Nearly 200 nations have agreed on the basic outline of a new global deal to combat climate change, following a breakthrough in the final hours of a summit in Peru.

While scientists warn that world temperatures will rise without tough action taken quickly, most of the world’s governments are fiddling with specificities.

Under the Lima deal – which is a precursor to a formal agreement in Paris next year - governments will come up with national plans to cut greenhouse gas emissions by an informal deadline of March 31, 2015.

These plans will form the basis of the global agreement to be ratified at the Paris summit.

The two weeks of talks ran almost two days over time, but in the end the weary negotiators were able to come up with something that would be acceptable to China and India in particular.

These two nations led a bloc of developing countries that were concerned previous drafts imposed too heavy a burden on vulnerable economies.

“We've got what we wanted,” India's environment minister Prakash Javedekar said, referring to a convention which states that rich nations have to lead the way in making cuts to greenhouse gas emissions.

“This is a good document to pave the way to Paris,’ EU climate action and energy commissioner Miguel Arias Canete told Reuters.

“What I'm observing is the emergence of a new form of international cooperation on climate change where you have all countries coming together, which is unprecedented,” Jennifer Morgan, global director of the climate program at the World Resources Institute NGO, told reporters for the ABC.

The pledges made in Peru say individual nations’ plans should be submitted by the first quarter of 2015 by “those parties ready to do so”, or at least as soon as possible thereafter.

Measures are to be self-determined, and must improve on a nation’s current undertakings.

New measures may include information on the base year used as a reference for emissions cuts, time frame for implementation, and the methodology for calculating the numbers.

They individual efforts will be published on the website of the UN Framework Convention on Climate Change (UNFCCC), as well as being assessed by the UNFCCC secretariat.

The UNFCCC will look into their aggregate effect on the UN goal to curb global warming to just two degrees Celsius over pre-industrial levels.
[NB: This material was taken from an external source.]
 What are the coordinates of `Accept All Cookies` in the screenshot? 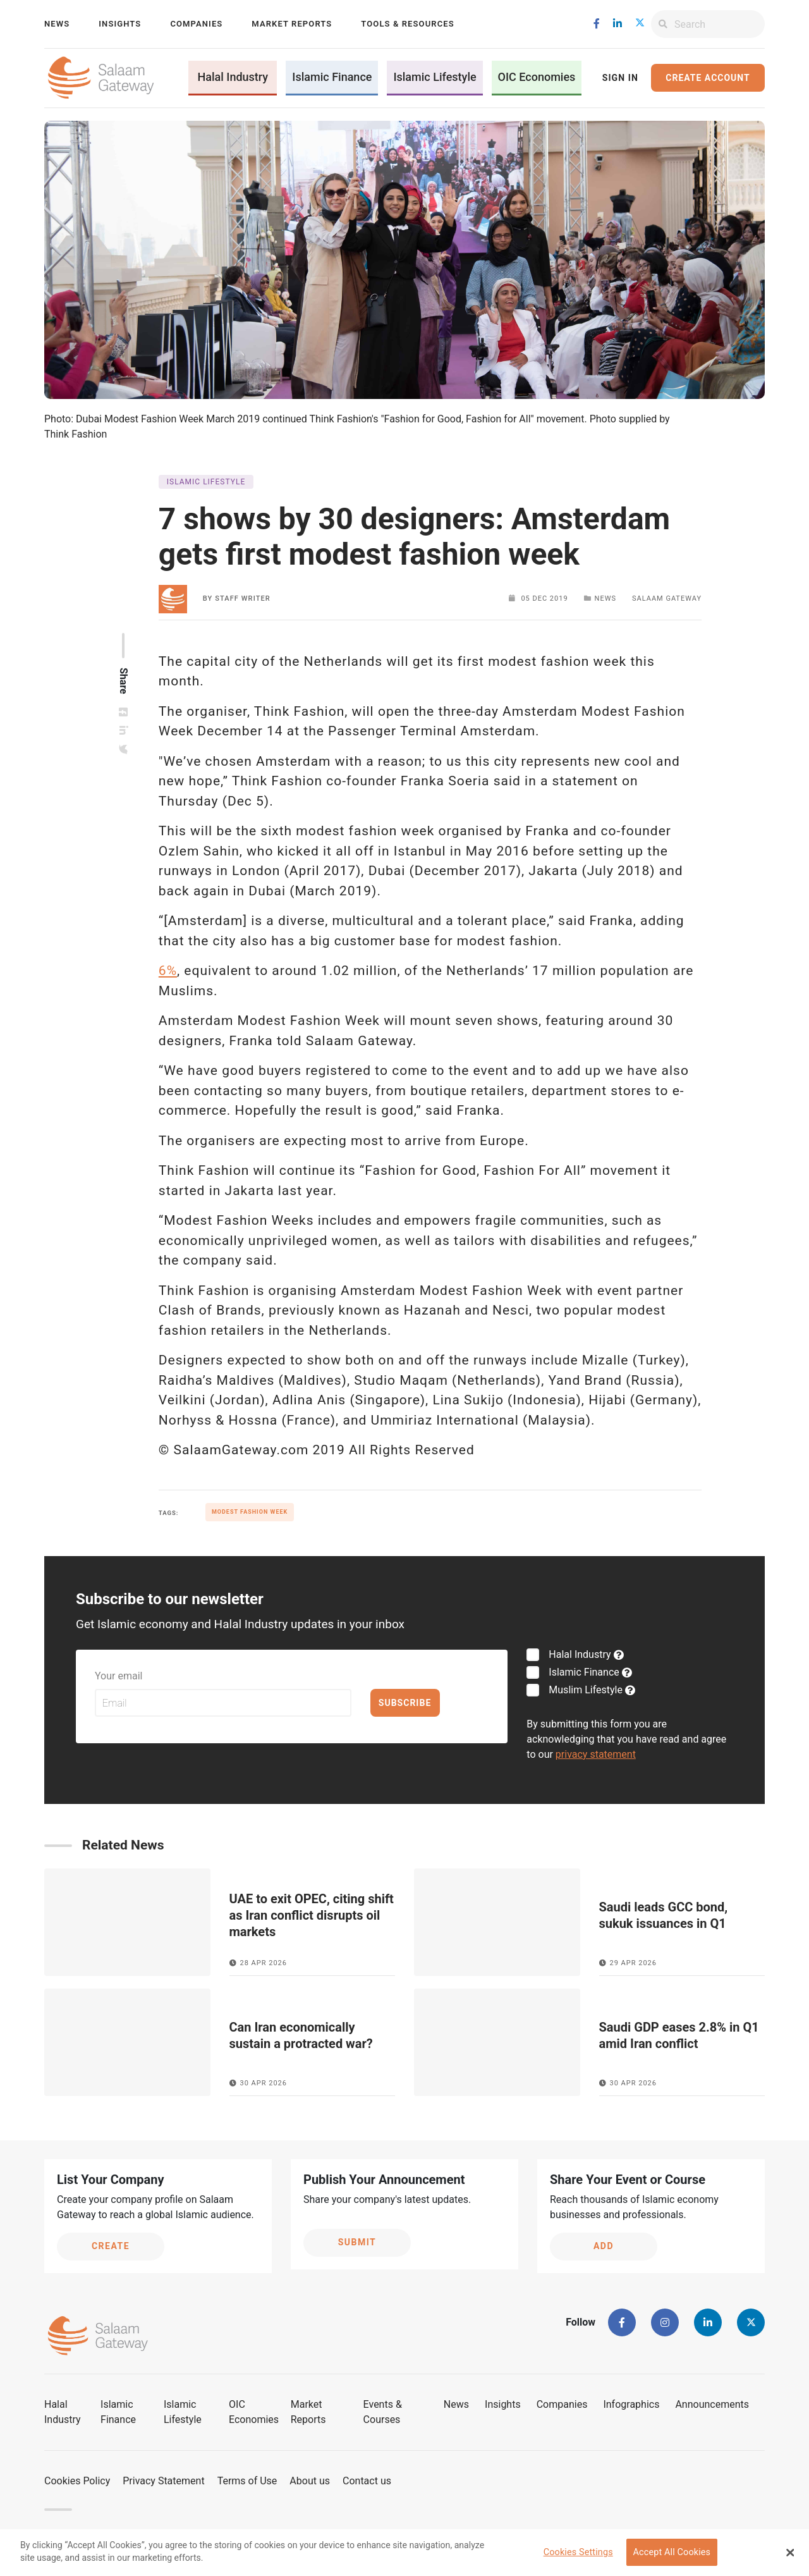 It's located at (672, 2552).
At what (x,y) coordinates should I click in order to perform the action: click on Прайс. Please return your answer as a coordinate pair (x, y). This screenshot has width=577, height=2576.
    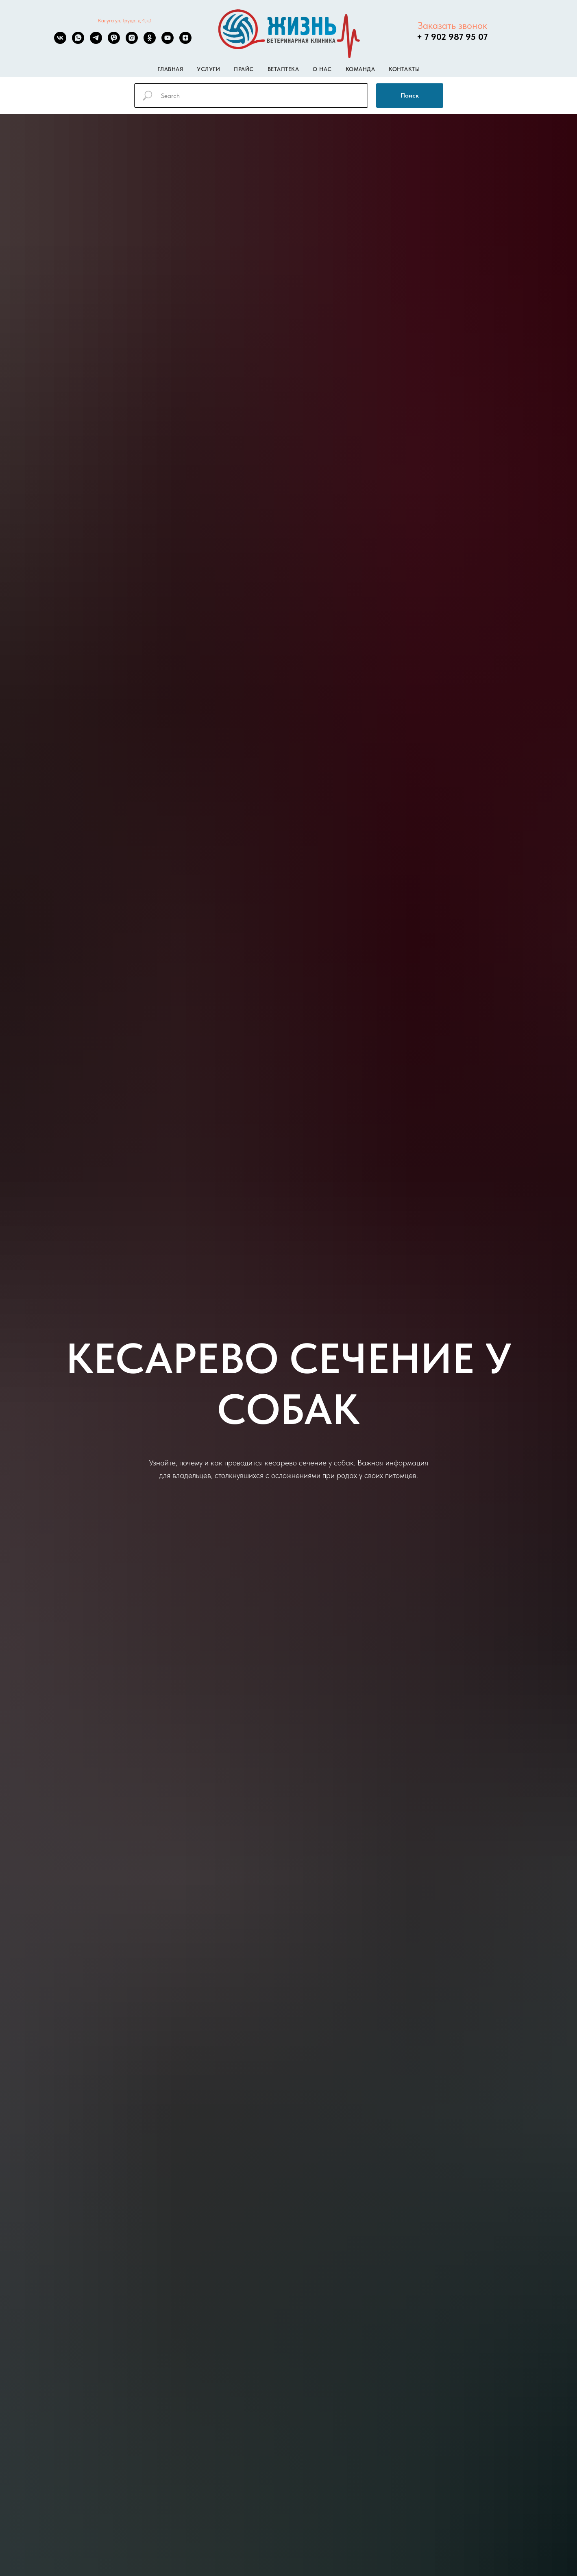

Strong opposition from China to earlier plans saw a number of measures scrapped.

So, the national pledges will still be added together in a large-scale report due in late 2015, but the report will not include any attempts to compare each nation's level of ambition and relative size.

It will make it difficult to embarrass rich nations for not doing enough, or to celebrate poor nations for their strong efforts relative to their size.

“We went from weak to weaker to weakest,” said Samantha Smith of the WWF conservation group, talking about the succession of drafts at the Lima talks.

“This leaves a huge amount for governments and everyone else to do in the next 12 months.”

“I think what Paris is about is keeping that two degree goal within sight, and every country doing more than it had planned to do anyway, and just stepping it up.”

The Australian Government is expected to come up with an idea to cut carbon emissions soon, but it is unclear what form this will take.